Lanreotide dosing information

Usual Adult Dose for Acromegaly:

Initial dose: 90 mg, by deep subcutaneous injection, every 4 weeks for 3 months

Comments:
-The goal of treatment is to reduce growth hormone (GH) and insulin-like growth factor (IGF-1) levels to normal.
-Adjust dose after initial 3 months.
-No dose adjustment is required for elderly patients.

Use: Long-term treatment of acromegalic patients who have had an inadequate response to surgery and/or radiotherapy, or for whom surgery and/or radiotherapy is not an option.

Usual Adult Dose for Neuroendocrine Carcinoma:

120 mg, by deep subcutaneous injection, every 4 weeks

Comments: No dose adjustment is required for elderly patients.

Use: Treatment of patients with unresectable, well or moderately-differentiated, locally advanced, or metastatic gastroenteropancreatic neuroendocrine tumors (GEP-NETs) to improve progression-free survival.

Usual Adult Dose for Carcinoid Syndrome:

120 mg by deep subcutaneous injection every 4 weeks

Comments: If patients are already being treated for GEP-NETs, do not administer an additional dose for the treatment of carcinoid syndrome.

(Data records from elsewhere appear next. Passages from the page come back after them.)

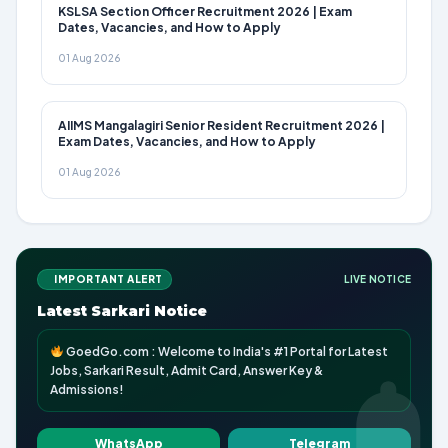
KSLSA Section Officer Recruitment 2026 | Exam
Dates, Vacancies, and How to Apply
01 Aug 2026
AIIMS Mangalagiri Senior Resident Recruitment 2026 |
Exam Dates, Vacancies, and How to Apply
01 Aug 2026
IMPORTANT ALERT
LIVE NOTICE
Latest Sarkari Notice
GoedGo.com : Welcome to India's #1 Portal for Latest
Jobs, Sarkari Result, Admit Card, Answer Key &
Admissions!
WhatsApp
Telegram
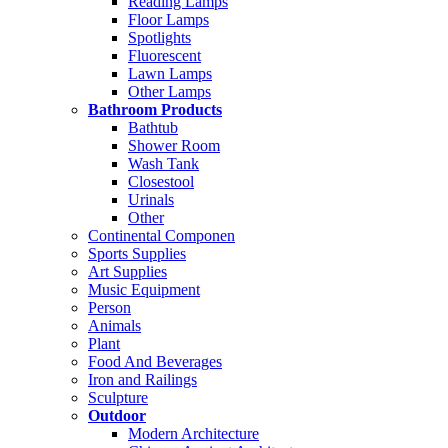
Reading Lamps
Floor Lamps
Spotlights
Fluorescent
Lawn Lamps
Other Lamps
Bathroom Products
Bathtub
Shower Room
Wash Tank
Closestool
Urinals
Other
Continental Componen
Sports Supplies
Art Supplies
Music Equipment
Person
Animals
Plant
Food And Beverages
Iron and Railings
Sculpture
Outdoor
Modern Architecture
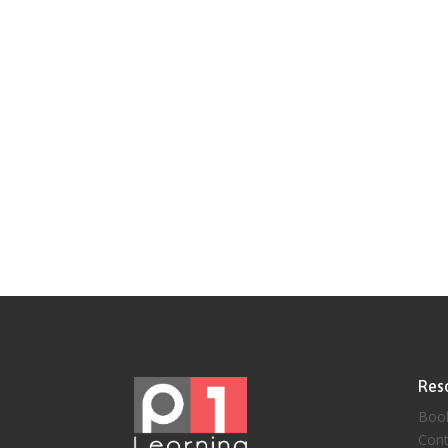
Res
Boo
Cont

Use: For the treatment of carcinoid syndrome; when used, it reduces the frequency of short-acting somatostatin analog rescue therapy.

What other drugs will affect lanreotide?

When you start or stop taking lanreotide, your doctor may need to adjust the doses of any other medicines you take on a regular basis.

Tell your doctor about all your other medicines, especially:

This list is not complete. Other drugs may affect lanreotide, including prescription and over-the-counter medicines, vitamins, and herbal products. Not all possible drug interactions are listed here.

Further information

Remember, keep this and all other medicines out of the reach of children, never share your medicines with others, and use this medication only for the indication prescribed.

Always consult your healthcare provider to ensure the information displayed on this page applies to your personal circumstances.